JJ McPhillips’ mum: Let state pay for funerals of knife crime victims
‘Families under severe pressure go into debt while waiting up to two years for compensation’
20 April, 2018 — By Emily Finch
Michelle McPhillips, whose son ‘JJ’, left, died after being stabbed outside Islington town hall
A GRIEVING mother who lost her son to knife crime has called for the government to cover the cost of victims’ funerals to prevent families going into debt.
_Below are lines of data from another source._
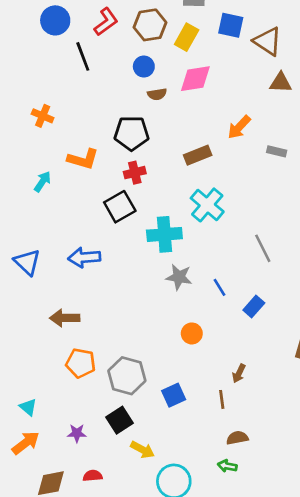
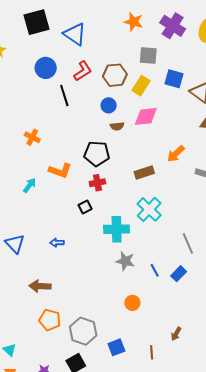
black square: (120, 207) -> (85, 207), size x0.6
blue arrow: (84, 257) -> (57, 243), size x0.6
blue rectangle: (254, 306) -> (179, 274), moved
brown arrow: (239, 373) -> (176, 334), moved

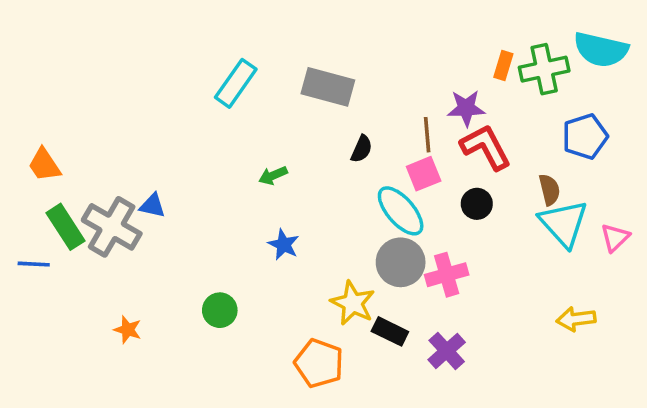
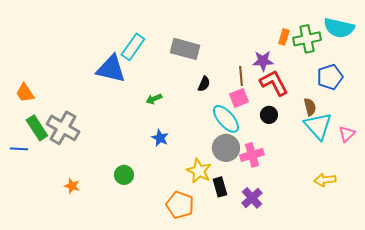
blue triangle: (152, 206) -> (111, 69), moved, size x2.0
black rectangle: (390, 331) -> (220, 187), turned 48

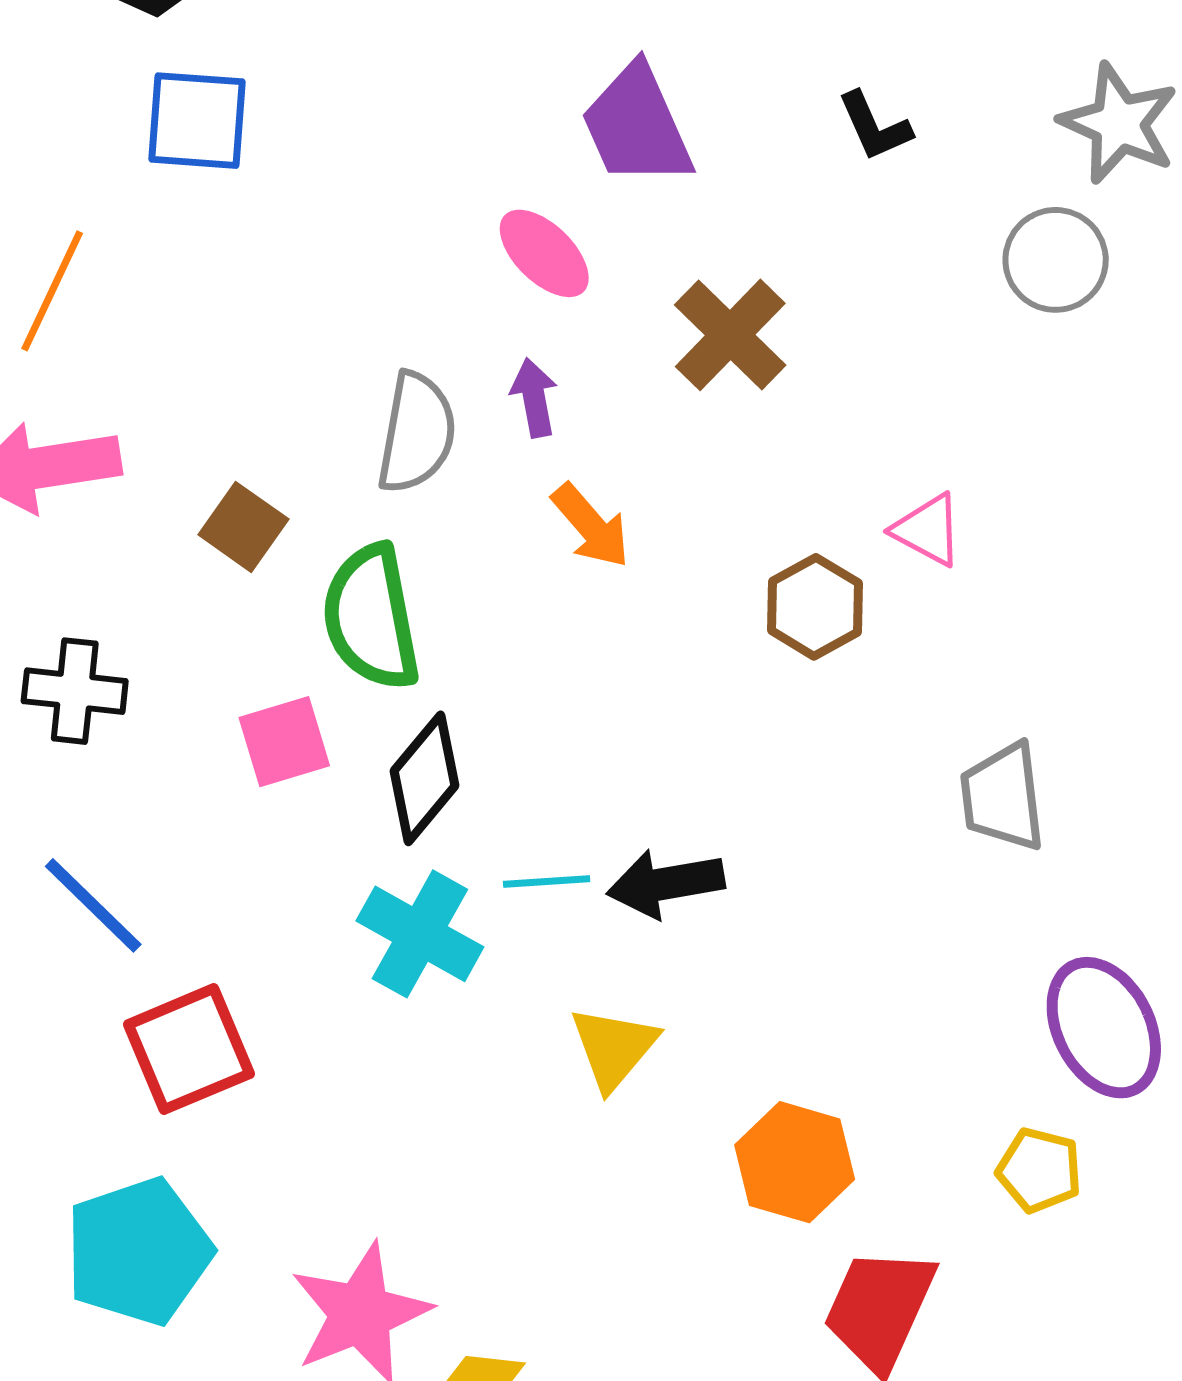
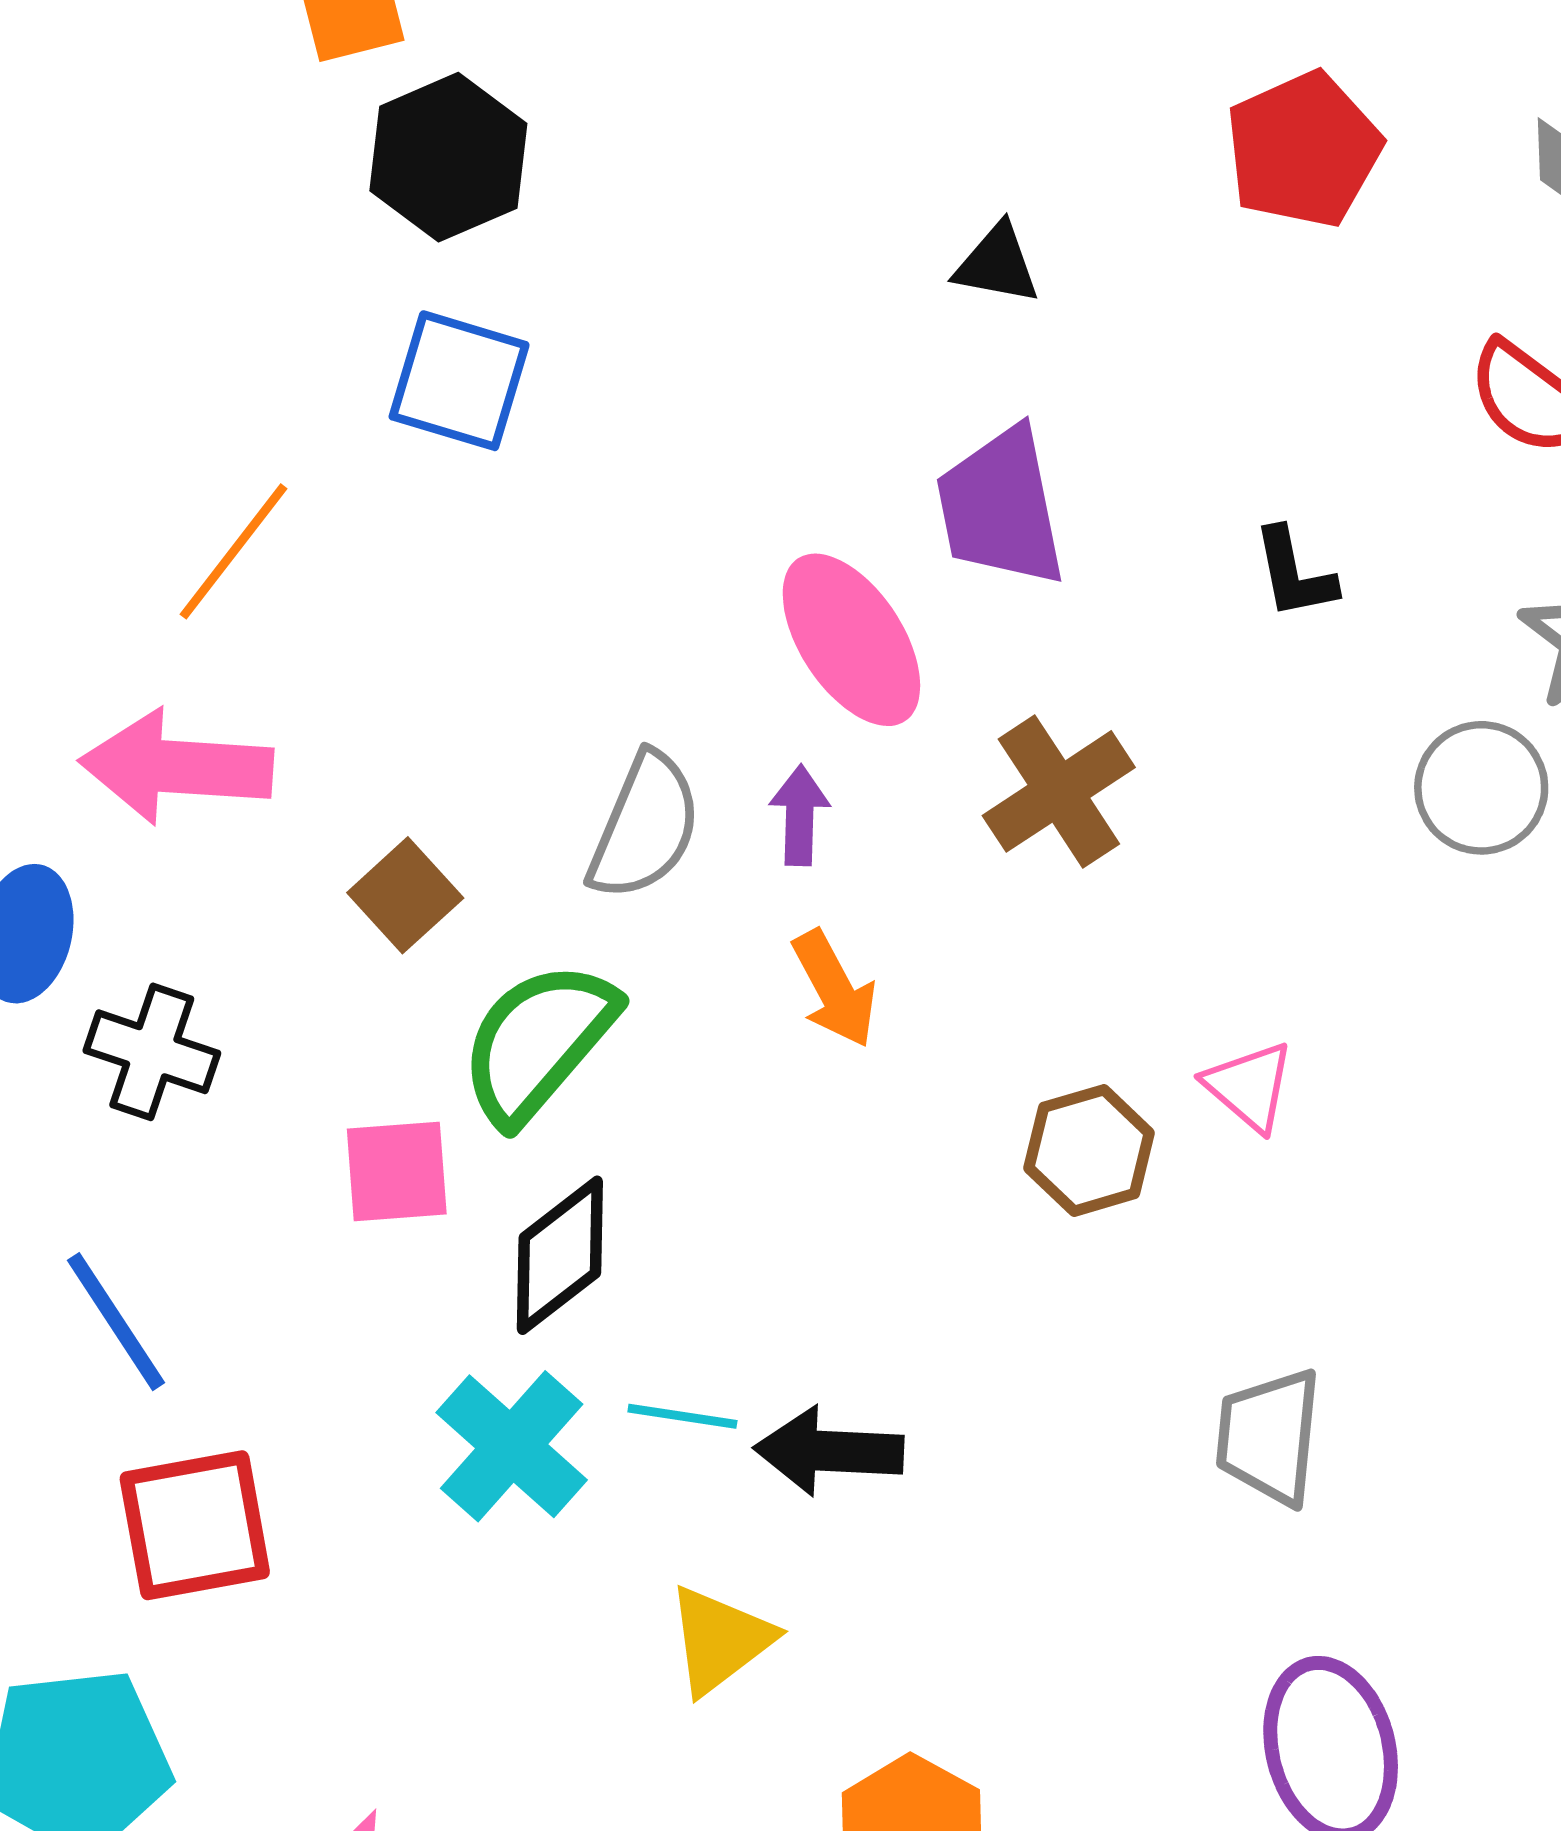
pink ellipse: (544, 253) -> (851, 640), size x1.4
green semicircle: (371, 617) -> (538, 1042), turned 39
Jonathan “JJ” McPhillips was aged just 28 when he was stabbed to death outside Islington Town Hall in February last year.
Speaking to the Tribune from her home off Upper Street, Michelle McPhillips said she was still struggling to come to terms with her son’s death and had yet to receive any compensation from the government.
Relatives of murder victims can claim money from the Ministry of Justice, which can amount to thousands of pounds but can take years to process.
“The government should pay the undertaker directly for the funeral,” said Ms McPhillips.
“By the time you get the compensation – it can take two years – you’re already in debt. Because a lot of people, when their child is killed, they can’t work. They lose their homes.
“When you go to the undertaker, they don’t wait two years for their money. They need the money upfront. This is where victims’ families come under severe pressure. A lot of people fundraise for funerals and a lot of people need to take out loans, some illegal.”
Hundreds gathered for “JJ’s” funeral service at St Mary’s Church, in Upper Street, where his friends praised him for being a “true warrior” after he attempted to run home despite a fatal wound.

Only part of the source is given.